Sporadic 0C1/AEKA abend in CICS

Mainak_Dalal · New User Joined: 05 May 2010 Posts: 19 Location: USA

One of our CICS Cobol is sporadically abending with 0C1/AEKA. Looking at the assembler listing, the abending instruction is MVCL 6,0 which is move character long. The instruction is actually moving 320 kb of data.
Checked the CICS logs, PSW, register values. But no clue why the MVCL instruction causes 0C1 sporadically.
Can you please suggest what else to check, what could be the cause of this rare issue and what could be the solution?
As a temporary solution, we newcopy / phase in the load module and it solves the issue.

Robert Sample · Posted: Fri Feb 12, 2016 1:05 am

The S0C1 may be caused by something else (such as table overflowing into code) and have nothing to do with the MVCL. You may have to use one -- or more -- traces in CICS to figure out what, exactly, is happening. The fact that a newcopy resolves the problem points to some kind of storage issue causing the operation exception.
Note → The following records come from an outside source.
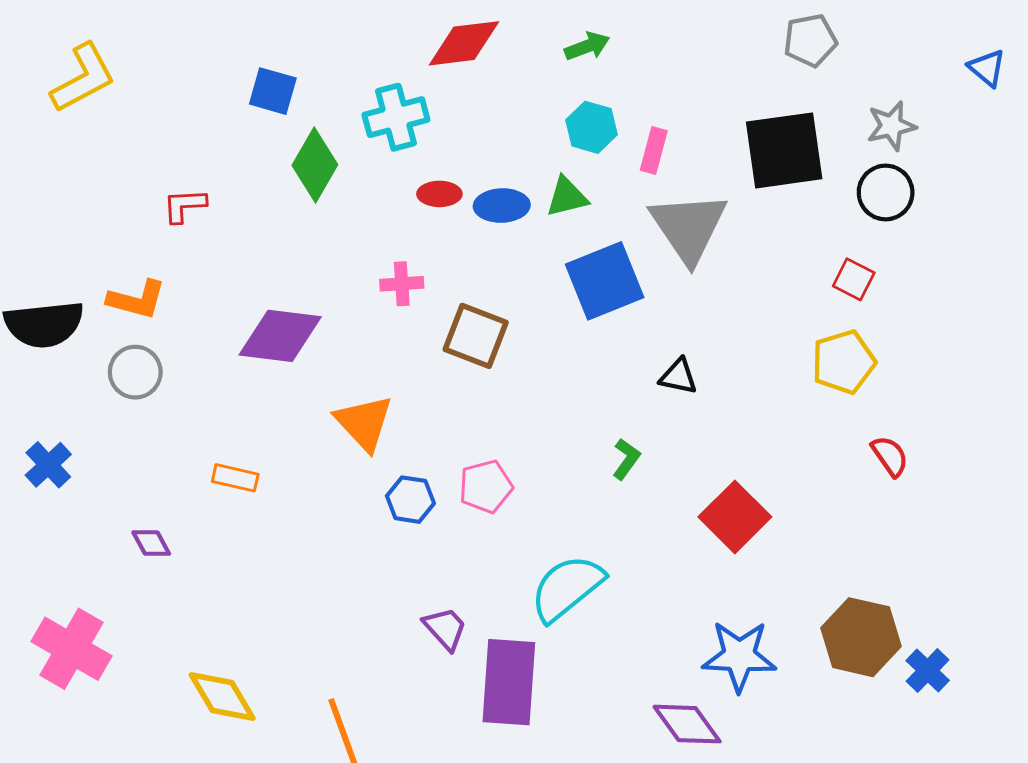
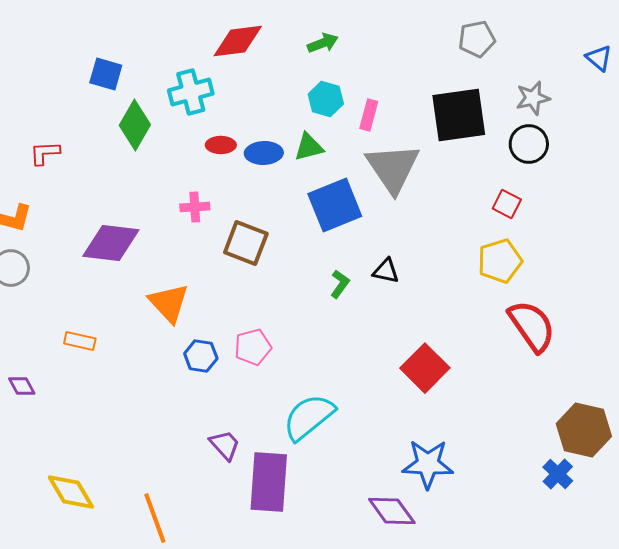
red semicircle: (890, 456) -> (532, 326), size x1.8
green L-shape: (626, 459) -> (340, 284), moved
brown hexagon: (861, 637) -> (584, 430), moved

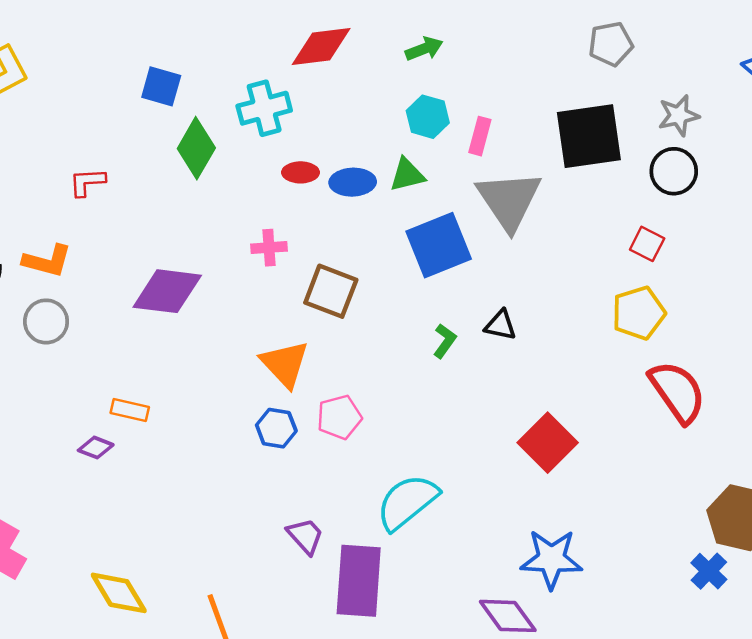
orange triangle: (169, 303) -> (285, 364), moved
purple diamond: (22, 386) -> (96, 448), moved, turned -40

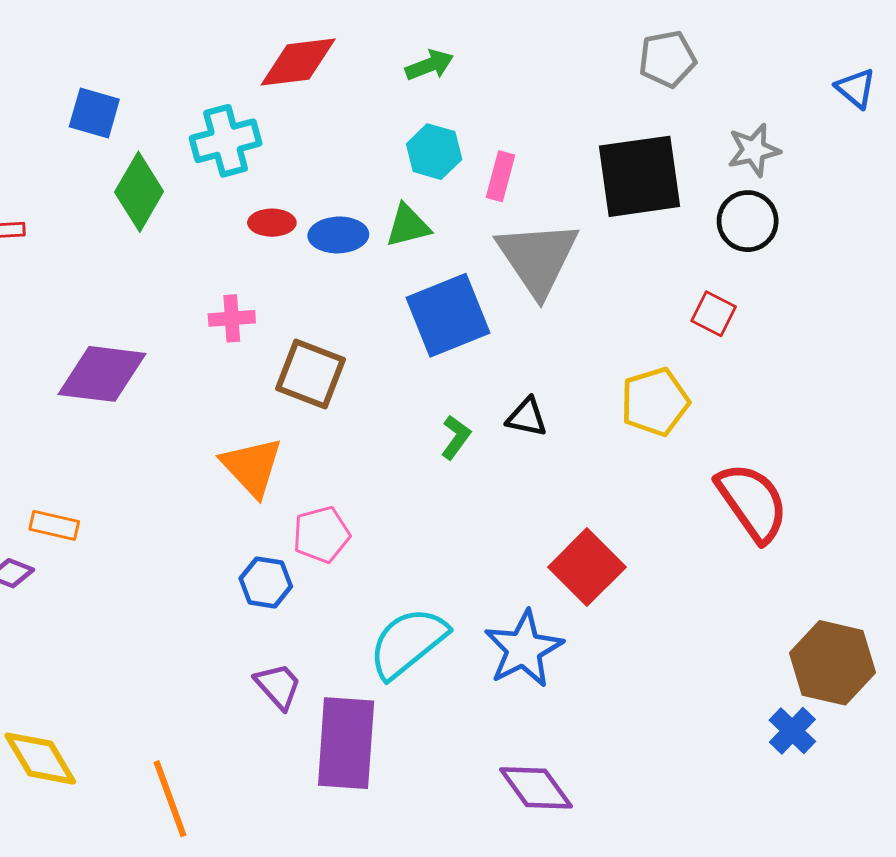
yellow pentagon: (639, 313) -> (655, 402), moved
blue hexagon: (276, 428) -> (266, 582), moved
blue star: (551, 559) -> (524, 649), moved, turned -30

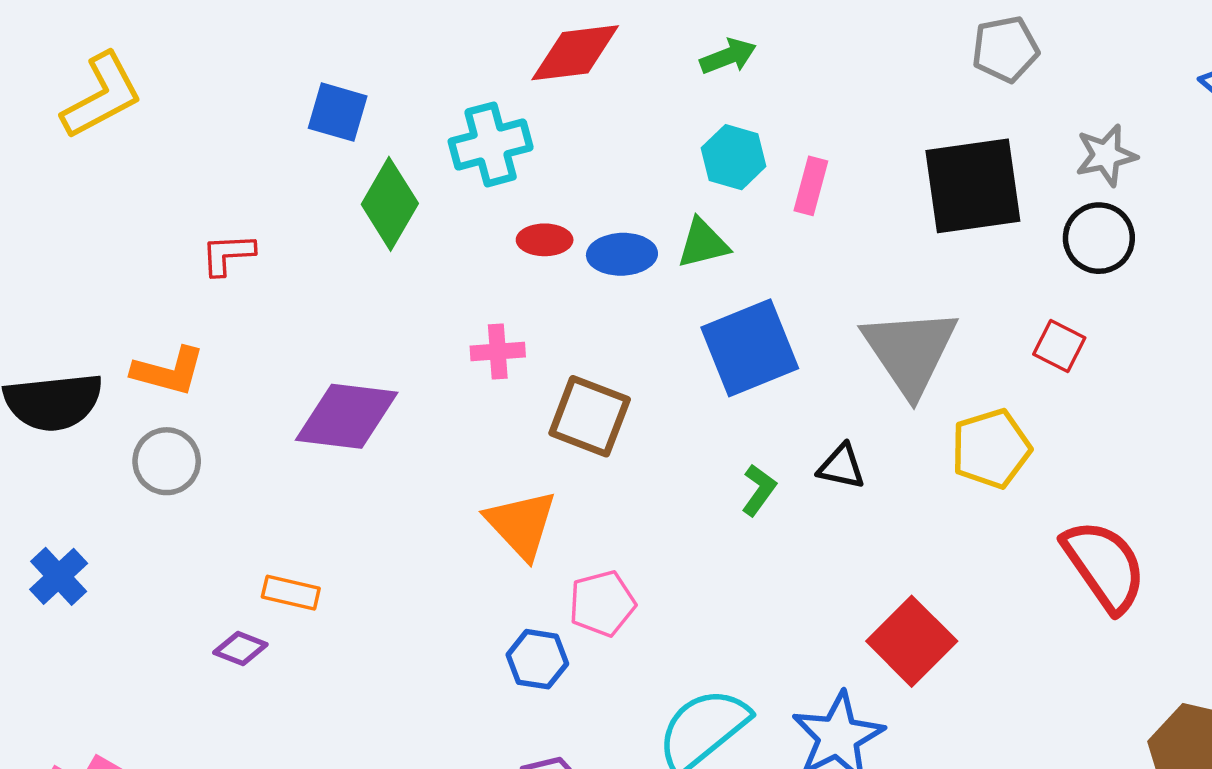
gray triangle: (538, 258) -> (910, 351), moved

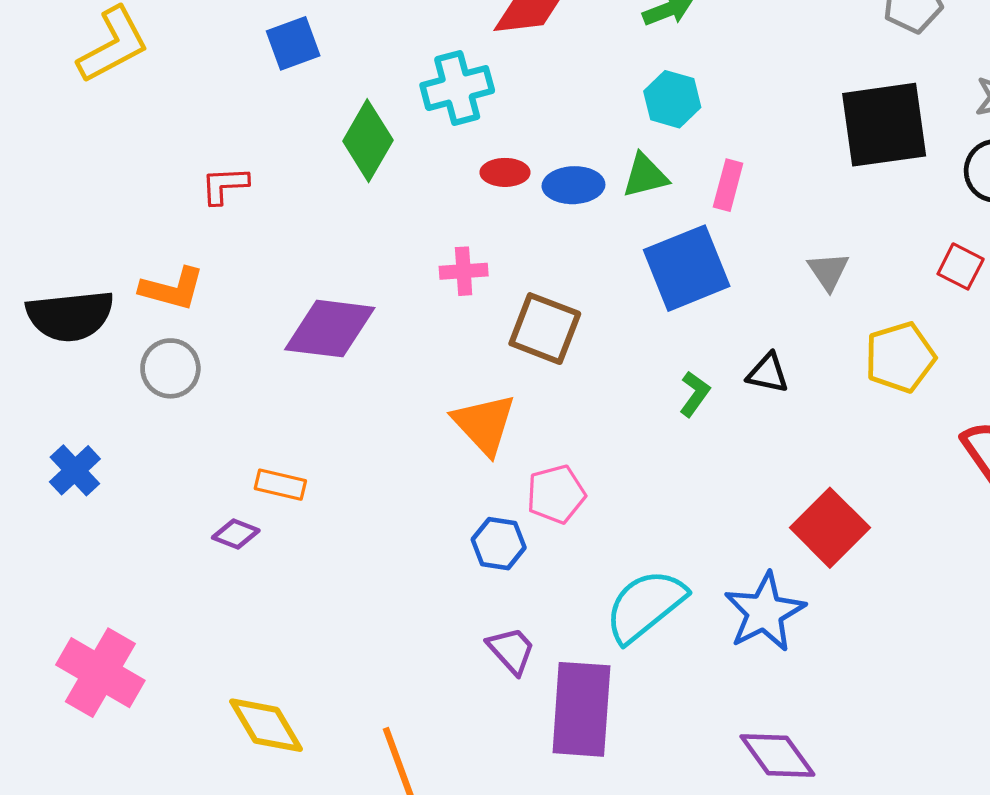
blue square: (338, 112) -> (293, 43), moved, turned -36
pink rectangle: (811, 186) -> (728, 185), moved
gray triangle: (910, 351) -> (828, 271), size x0.5

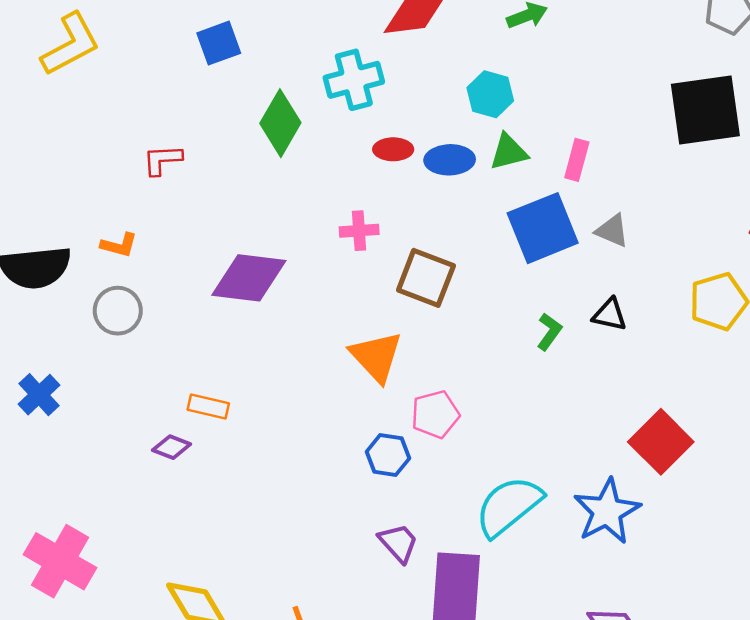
cyan hexagon: (672, 99) -> (490, 94), moved
gray triangle: (828, 271) -> (612, 231), moved, turned -33
orange L-shape: (172, 289) -> (119, 245), size x0.7

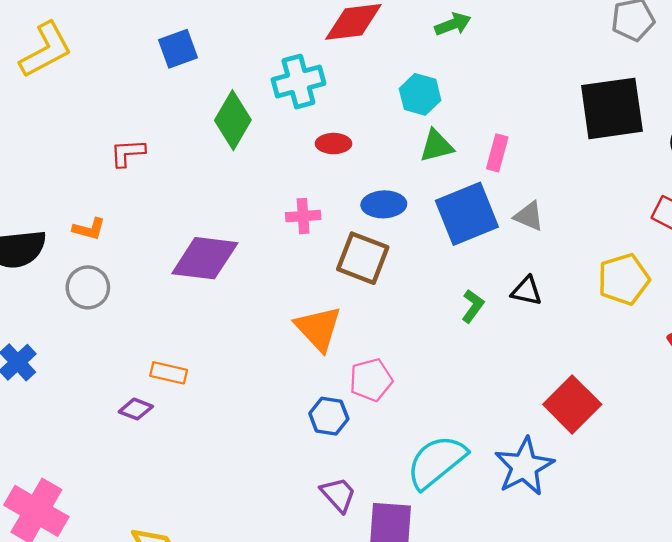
blue ellipse: (450, 160) -> (384, 204), moved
And WHY are you moving 320KB of data in a CICS program? CICS programs should be transaction oriented and hence deal with no more than a few K at most.

Transient issues, especially S0C1 and S0C4 ABENDs, are notoriously hard to resolve since they frequently are caused by something far removed from where the problem becomes apparent.

Bill O'Boyle · Posted: Fri Feb 12, 2016 5:29 am

Is there anything in the DFHTACB? The registers at the time of the dump begin at X'60' off the DFHTACB.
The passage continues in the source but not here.